Lumping and Splitting
Lumping and splitting coexist in a dynamic tension that is integral to progress. Whereas inflammatory arthritis was once lumped into two categories- rheumatoid arthritis and rheumatoid variants- now, many different forms of arthritis are distinguished to help predict outcome and guide treatment. Rheumatoid arthritis (RA) has been split into seropositive and seronegative versions whereas the rheumatoid variants have been set apart as psoriatic arthritis (PsA) and the spondyloarthropathies (SpAs) among others. Psoriatic arthritis now has at least 5 different forms while the SpAs have recently been divided into radiographic and non-radiographic versions.
While the splitting may make sense in the study of disease etiology, lumping may be preferable for the development of new therapy. Thus, the TNF blockers show impressive efficacy for almost all forms of inflammatory arthritis, including RA, PsA and SpA, despite any differences in the mechanisms promoting joint inflammation and destruction. Similarly, the glucocorticoids have benefits in the treatment of disease throughout all of medicine. Analgesics also have efficacy that transcends any disease classification.

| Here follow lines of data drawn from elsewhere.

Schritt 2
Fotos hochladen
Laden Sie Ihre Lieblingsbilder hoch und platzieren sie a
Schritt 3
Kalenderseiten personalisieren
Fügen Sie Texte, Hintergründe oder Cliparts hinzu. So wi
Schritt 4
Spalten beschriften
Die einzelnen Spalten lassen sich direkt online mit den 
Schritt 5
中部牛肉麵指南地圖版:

In the area of coding, however, splitting appears to be in ascendency as the new International Classification of Diseases and Related Health Problems (ICD-10) system from the World Health Organization has dramatically expanded the list of diagnoses. The number of codes in the United States Clinical Modification of the ICD-10 totals 68,000. Indeed, there are separate codes for RA of the right wrist and RA of the left wrist and these can be subdivided on the basis of involvement of other organ systems. Since the codes will be used for billing, these differences now matter in terms of reimbursement and resource allocation.
Just as there are lumpers and splitters when it comes to medical diagnoses, there are lumpers and splitters when it comes to medical organizations. Orthopedics, for example, has separate societies for surgeons of the hand and wrist, shoulder and elbow, and foot and ankle to go along with the larger more inclusive societies. On the other hand, rheumatology has only a single professional organization perhaps because, by our nature, we like to take a broad view of musculoskeletal disease and try to be big tent people.
Among lumping organizations, the United States Bone and Initiative (USBJI) occupies a key role in the field. An organization of organizations, the USBJI includes patient and professional societies as well as a broad range of other stakeholders. While the word lump tends to have a negative connotation (e.g., a shapeless lump is not very attractive), the activities of the USBJI clearly indicate, lumping can be very positive. Lumping combines, joins and amalgamates. Lumping brings together people and groups by seeing the commonalities as opposed to the differences, forging new bonds and acquiring strength through shared goals.
For patients with musculoskeletal disease, the goals of care tend to be the same and focus on a few main issues: less pain, more mobility, less disability. Despite any differences in pathophysiology, etiology or the ICD-10 codes of their conditions, patients with musculoskeletal conditions benefit greatly from an organization that lumps their problems together to increase awareness, promote research and advocate for high quality care with a unified voice.
The USBJI is a new organization and is evolving to meet the ever changing landscape of modern medicine. By lumping rather than splitting, the USBJI can play a critical role in improving health care in the future however many different conditions its members treat and however many codes the ICD 10 system designates. In a new take on an old phrase, in this case, lump it and like it may be a very good way to go.